← All open source projects

Whisper

openai/whisper

Whisper is OpenAI’s model and Python package for speech recognition, speech translation into English, and language identification in audio files.

Forks 12,490
Author openai
Language Python
License MIT
Synced 2026-06-09

What it is

Whisper is OpenAI’s open project for speech recognition. It was trained on a large and diverse audio dataset and works as a multitask model: multilingual speech recognition, speech translation into English, language identification, and related audio tasks.

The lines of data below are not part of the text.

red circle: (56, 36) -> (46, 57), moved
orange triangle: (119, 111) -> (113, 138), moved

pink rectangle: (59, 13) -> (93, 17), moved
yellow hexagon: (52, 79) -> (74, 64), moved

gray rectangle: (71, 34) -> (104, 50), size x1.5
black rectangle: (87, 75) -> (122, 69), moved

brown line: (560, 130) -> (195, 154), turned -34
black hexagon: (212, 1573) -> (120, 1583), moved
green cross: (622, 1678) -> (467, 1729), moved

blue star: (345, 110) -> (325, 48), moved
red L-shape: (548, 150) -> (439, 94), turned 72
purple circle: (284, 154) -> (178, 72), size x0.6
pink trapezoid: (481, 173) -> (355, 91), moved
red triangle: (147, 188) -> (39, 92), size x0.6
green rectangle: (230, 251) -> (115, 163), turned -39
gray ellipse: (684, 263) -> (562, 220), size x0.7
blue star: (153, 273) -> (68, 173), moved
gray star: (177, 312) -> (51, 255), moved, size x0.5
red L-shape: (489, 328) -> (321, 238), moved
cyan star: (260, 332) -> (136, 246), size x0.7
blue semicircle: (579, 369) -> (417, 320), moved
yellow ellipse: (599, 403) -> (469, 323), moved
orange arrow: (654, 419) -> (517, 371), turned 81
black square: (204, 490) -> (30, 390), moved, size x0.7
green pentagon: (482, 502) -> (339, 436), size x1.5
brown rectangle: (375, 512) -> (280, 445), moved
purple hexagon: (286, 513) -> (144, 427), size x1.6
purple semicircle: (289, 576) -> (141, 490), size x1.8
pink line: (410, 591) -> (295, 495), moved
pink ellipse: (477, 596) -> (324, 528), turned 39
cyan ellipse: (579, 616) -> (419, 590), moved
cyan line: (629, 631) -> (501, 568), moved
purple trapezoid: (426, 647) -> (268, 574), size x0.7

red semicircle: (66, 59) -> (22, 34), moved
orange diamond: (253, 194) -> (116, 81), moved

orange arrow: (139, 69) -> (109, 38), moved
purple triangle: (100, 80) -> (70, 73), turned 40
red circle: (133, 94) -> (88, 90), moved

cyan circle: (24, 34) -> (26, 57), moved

Technically it is a Transformer sequence-to-sequence model. A key point is the shared token format for different tasks: the model is not assembled from several separate pipeline stages, but predicts the result as a sequence. That made Whisper useful for CLI tools, Python scripts, subtitles, media archives, and voice interfaces.

What is inside and how people use it

The repository contains the Python package, CLI, model card, examples, and a table of model sizes. The sizes trade off speed, memory, and accuracy: from tiny and base to large and turbo. In practice, model choice depends on hardware, language, and task.

CLI and Python API

This example shows two levels of use: a ready command for a file and a programmatic call inside Python.

Language: Python
# CLI:
# whisper audio.mp3 --model turbo

import whisper

model = whisper.load_model("turbo")
result = model.transcribe("audio.mp3")
print(result["text"])

Common scenarios include transcribing recordings, interviews, podcasts, lectures, videos, or calls. Another scenario is embedding recognition into an application through the Python API and sending text into search, editing, summarization, or subtitles.

Strengths and limitations

Whisper’s strength is simple installation and broad language coverage. It is useful when you need text from audio without building a speech model yourself.

The limitations are practical: quality depends on noise, diction, language, and model choice; ffmpeg must be installed separately; larger models need meaningful memory and hardware. Turbo is faster, but not meant for speech translation into English.